Crap! What happened to my discpline of keeping work and play neatly separated? Not that I completely believe it in, though. I have learned a great of Haskell by working on darcs, much more than if I had just continued plodding on with GenI (work).
Anyway, I just felt the need to rejoice. After last night's (this morning's) wikibooks debacle, I now understand ordinary conflictors! Not the complicated ones, mind you, no middle anything, just the simple stuff.
14:24 [kowey] could i check something with you on conflictors?
14:24 [arjanb] sure
14:24 [kowey] i've worked this out backwards, and want to make sure i'm not wrong, here
14:25 [kowey] say A and B conflict (this is the beer and pasta example in the wikibook)
14:25 [kowey] we want to pull A into B's side...
14:25 [kowey] so we want to calculate some A1 that we can apply like BA1
14:25 [kowey] so far so good?
14:25 [arjanb] yes
14:26 [kowey] in order to do this, we have to calculate A^-1
14:26 [kowey] and commute that with B to get (B1 A1^-1)
14:26 [kowey] so, in the beer and pasta example
14:26 [kowey] A is "add beer to the shopping list"
14:27 [kowey] A^-1 is "remove beer from the shopping list"

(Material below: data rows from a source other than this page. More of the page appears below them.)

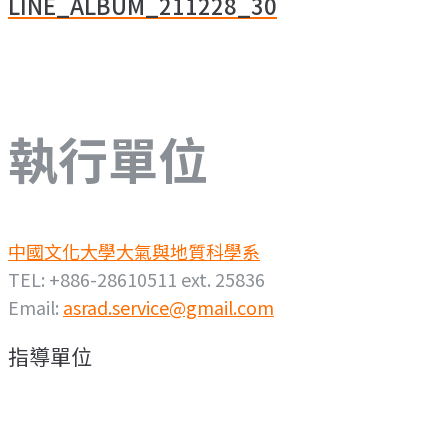
LINE_ALBUM_211228_30
導
覽
執行單位
中國文化大學大氣與地質科學系
TEL: +886-28610511 ext. 25836
Email:
asrad.service@gmail.com
指導單位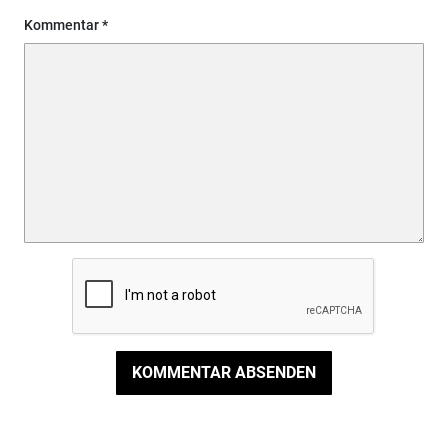
Kommentar
KOMMENTAR ABSENDEN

14:27 [kowey] since A^-1 and B conflict; we have to use forced commutation
14:28 [kowey] and when you do a forced commutation, the effect of A1^-1 is exactly the same as the effect of B
14:28 [kowey] so A1^-1 says "add pasta to the shopping list"
14:28 [kowey] and when you take the inverse of that, you get "remove pasta from the shopping list"
14:28 [kowey] which you can then apply to B to cancel the pasta out
14:29 [kowey] is that right?
14:29 [arjanb] yes though i prefer to do it the other way around
14:29 [kowey] you mean, pull B into A or something else?
14:31 [arjanb] make first a sequence B B^-1 A then commute to B A1 (B1^-1)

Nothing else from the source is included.